Au sein même de leurs établissements, ces directeurs devront aussi parfois faire face aux critiques des enseignants qu’ils encadrent. « Les premiers ont parfois du mal à reconnaître la légitimité pédagogique du chef d’établissement »note Jean-Rémi Girard, président du Snalc. Selon un sondage de l’association Solidarité laïque autonome (PDF)publié en 2022, « Près de la moitié des personnels interrogés perçoivent une mauvaise qualité de la relation enseignant/direction, soit une augmentation de 14 % par rapport à l’enquête précédente. » La liste des contacts quotidiens des directeurs d’école inclut aussi les équipes administratives. Et, comme pour les équipes pédagogiques, elles sont de moins en moins complètes, constatent les proviseurs et chefs d’établissement interrogés par franceinfo. « Les managers et les secrétaires deviennent une denrée rare »illustre Emilie* après dix ans de carrière.

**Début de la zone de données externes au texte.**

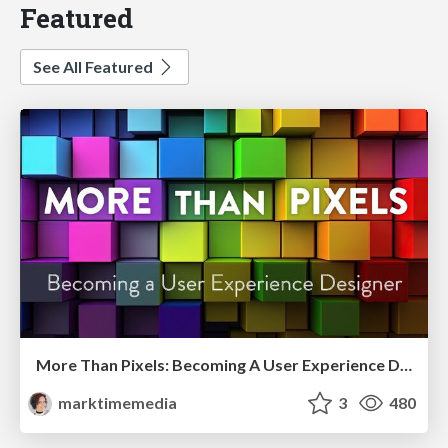
Featured
See All Featured
More Than Pixels: Becoming A User Experience Designer
marktimemedia
3
480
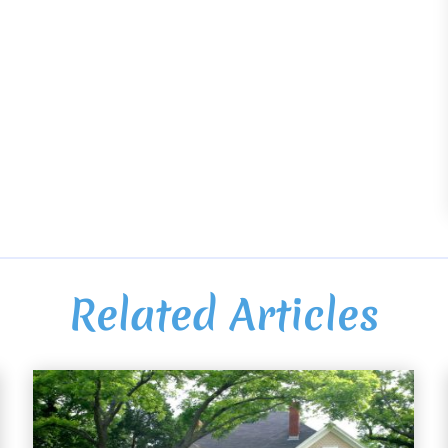
Related Articles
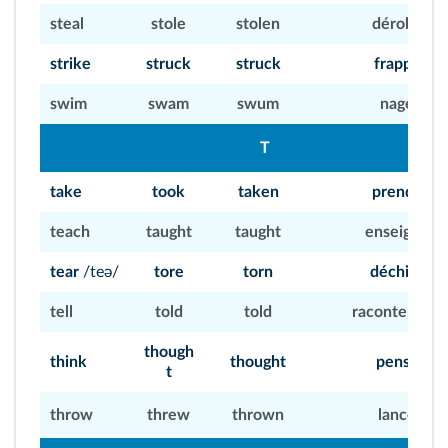
steal
stole
stolen
dérober
strike
struck
struck
frapper
swim
swam
swum
nager
T
take
took
taken
prendre
teach
taught
taught
enseigner
tear
/teə/
tore
torn
déchirer
tell
told
told
raconter, dire
though
think
thought
penser
t
throw
threw
thrown
lancer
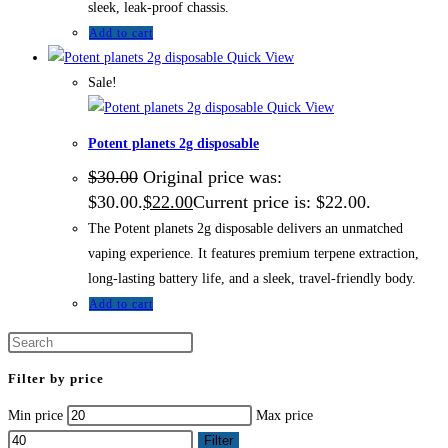
sleek, leak-proof chassis.
Add to cart
Quick View
Sale!
Quick View
Potent planets 2g disposable
$
30.00
Original price was:
$30.00.
$
22.00
Current price is: $22.00.
The Potent planets 2g disposable delivers an unmatched
vaping experience. It features premium terpene extraction,
long-lasting battery life, and a sleek, travel-friendly body.
Add to cart
Filter by price
Min price
Max price
Filter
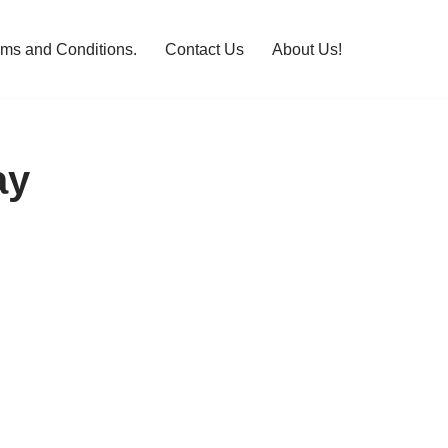
rms and Conditions.
Contact Us
About Us!
ay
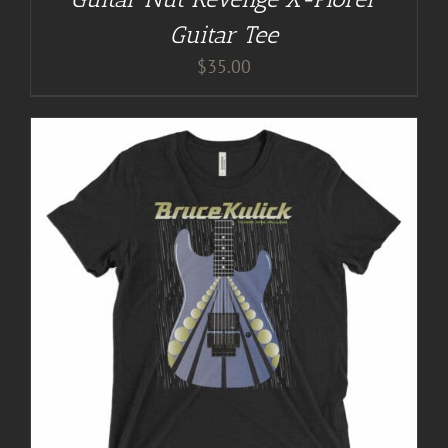
Guitar Tee
$
35.00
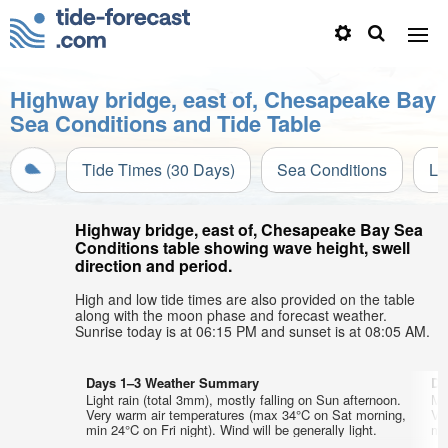
Highway bridge, east of, Chesapeake Bay
Sea Conditions and Tide Table
Tide Times (30 Days)
Sea Conditions
Li
Highway bridge, east of, Chesapeake Bay Sea
Conditions table showing wave height, swell
direction and period.
High and low tide times are also provided on the table
along with the moon phase and forecast weather.
Sunrise today is at 06:15 PM and sunset is at 08:05 AM.
Days 1–3 Weather Summary
Da
Light rain (total 3mm), mostly falling on Sun afternoon.
Mo
Very warm air temperatures (max 34°C on Sat morning,
Ve
min 24°C on Fri night). Wind will be generally light.
min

Face à ces difficultés cumulatives, les enseignants sont de moins en moins enclins à envisager le rôle de chef d’établissement. « Nous pourvoyons tous les postes par concours, mais nous perdons des candidats d’année en année », rapporte Bruno Bobkiewicz. Plus grave encore que cette perte d’attractivité, le personnel de direction « Les burn-out ou les alcooliques sont désormais une réalité du métier »assure Jean-Rémi Girard. Mais l’absence de chiffres sur ce sujet complique la mesure correcte du phénomène.

« Ce travail, si nous ne parvenons pas à mettre en place des garde-fous, prend toute notre existence. »

Igor Garncarzyk, Secrétaire général de la direction de l’ex-URSS

à franceinfo

Pour ceux qui restent ou décident de s’impliquer, en tant que directeur de collège ou de lycée « ça reste passionnant, parce qu’on prend du recul, on aborde la vie dans l’établissement d’une manière différente », Christophe l’assure tout de même. A la rentrée, ils seront plus de 10 000 à accueillir les 5 600 000 élèves du secondaire.

* Les prénoms ont été modifiés.

Ray Richard

Head of technical department in some websites, I have been in the field of electronic journalism for 12 years and I am interested in travel, trips and discovering the world of technology.